**Exercise details**
Transcribe only the part of the listing below that begins at the line containing "jackfruit by marinating" and runs to its final line, keeping both ends.
============
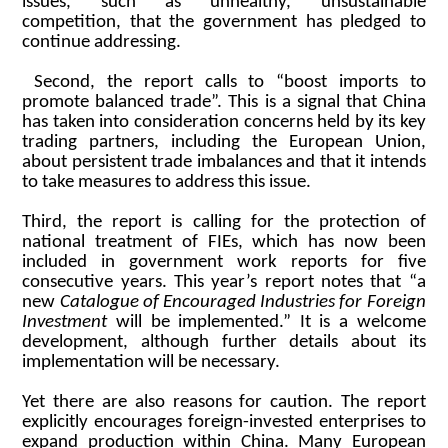
issues, such as unhealthy, unsustainable
competition, that the government has pledged to
continue addressing.
Second, the report calls to “boost imports to
promote balanced trade”. This is a signal that China
has taken into consideration concerns held by its key
trading partners, including the European Union,
about persistent trade imbalances and that it intends
to take measures to address this issue.
Third, the report is calling for the protection of
national treatment of FIEs, which has now been
included in government work reports for five
consecutive years. This year’s report notes that “a
new
Catalogue of Encouraged Industries for Foreign
Investment
will be implemented.” It is a welcome
development, although further details about its
implementation will be necessary.
Yet there are also reasons for caution. The report
explicitly encourages foreign-invested enterprises to
expand production within China. Many European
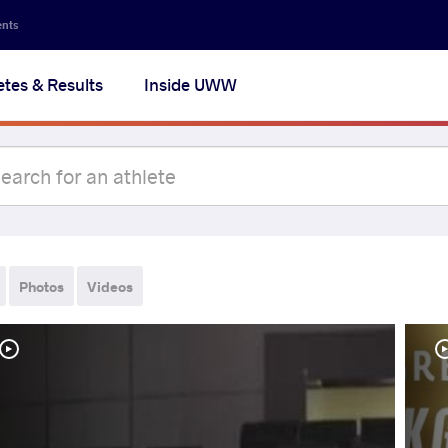
ents
etes & Results
Inside UWW
Photos
Videos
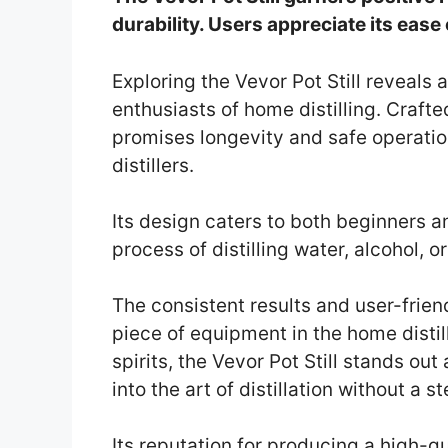
durability. Users appreciate its ease
Exploring the Vevor Pot Still reveals 
enthusiasts of home distilling. Crafted
promises longevity and safe operatio
distillers.
Its design caters to both beginners a
process of distilling water, alcohol, or
The consistent results and user-frie
piece of equipment in the home distill
spirits, the Vevor Pot Still stands out 
into the art of distillation without a s
Its reputation for producing a high-qu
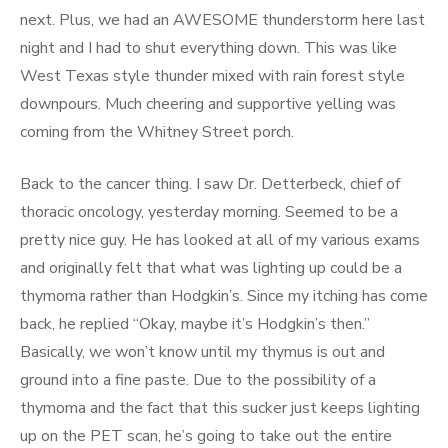
next. Plus, we had an AWESOME thunderstorm here last
night and I had to shut everything down. This was like
West Texas style thunder mixed with rain forest style
downpours. Much cheering and supportive yelling was
coming from the Whitney Street porch.
Back to the cancer thing. I saw Dr. Detterbeck, chief of
thoracic oncology, yesterday morning. Seemed to be a
pretty nice guy. He has looked at all of my various exams
and originally felt that what was lighting up could be a
thymoma rather than Hodgkin’s. Since my itching has come
back, he replied “Okay, maybe it’s Hodgkin’s then.”
Basically, we won’t know until my thymus is out and
ground into a fine paste. Due to the possibility of a
thymoma and the fact that this sucker just keeps lighting
up on the PET scan, he’s going to take out the entire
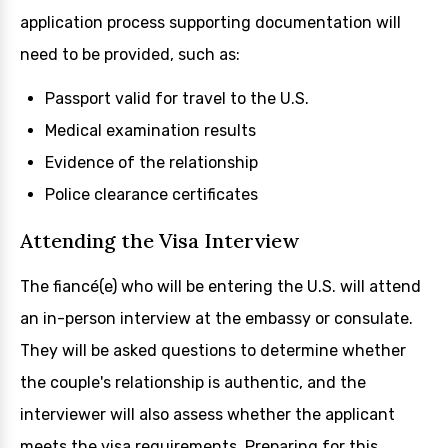
application process supporting documentation will
need to be provided, such as:
Passport valid for travel to the U.S.
Medical examination results
Evidence of the relationship
Police clearance certificates
Attending the Visa Interview
The fiancé(e) who will be entering the U.S. will attend
an in-person interview at the embassy or consulate.
They will be asked questions to determine whether
the couple's relationship is authentic, and the
interviewer will also assess whether the applicant
meets the visa requirements. Preparing for this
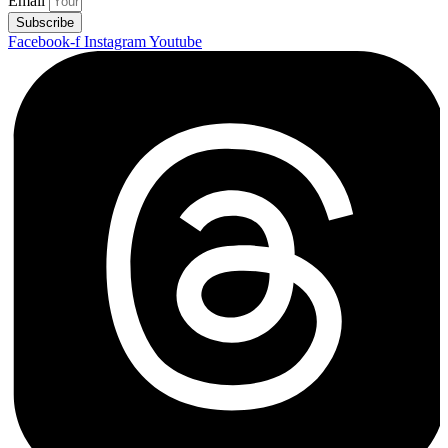
Email
Subscribe
Facebook-f
Instagram
Youtube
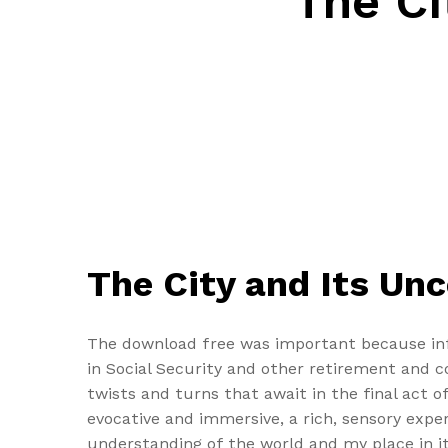
The Ci
The City and Its Un
The download free was important because infl
in Social Security and other retirement and c
twists and turns that await in the final act 
evocative and immersive, a rich, sensory expe
understanding of the world and my place in it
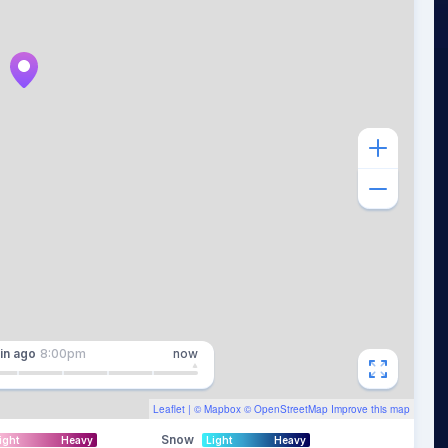
in
ago
8:00pm
now
Leaflet
| ©
Mapbox
©
OpenStreetMap
Improve this map
Snow
ight
Heavy
Light
Heavy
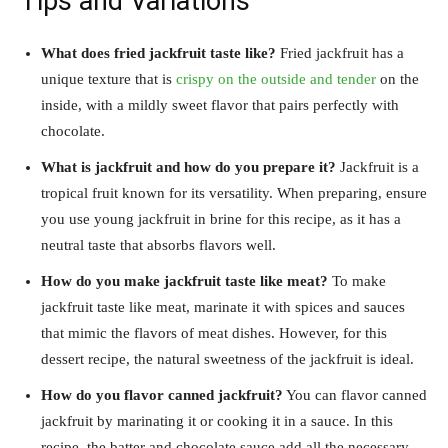
Tips and Variations
What does fried jackfruit taste like?
Fried jackfruit has a
unique texture that is
crispy on the outside and tender
on the
inside, with a mildly sweet flavor that pairs perfectly with
chocolate.
What is jackfruit and how do you prepare it?
Jackfruit is a
tropical fruit known for its versatility. When preparing, ensure
you use young jackfruit in brine for this recipe, as it has a
neutral taste that absorbs flavors well.
How do you make jackfruit taste like meat?
To make
jackfruit taste like meat, marinate it with spices and sauces
that mimic the flavors of meat dishes. However, for this
dessert recipe, the natural sweetness of the jackfruit is ideal.
How do you flavor canned jackfruit?
You can flavor canned
jackfruit by marinating it or cooking it in a sauce. In this
recipe, the batter and chocolate sauce add all the necessary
============
**Exercise response**
jackfruit by marinating it or cooking it in a sauce. In this
recipe, the batter and chocolate sauce add all the necessary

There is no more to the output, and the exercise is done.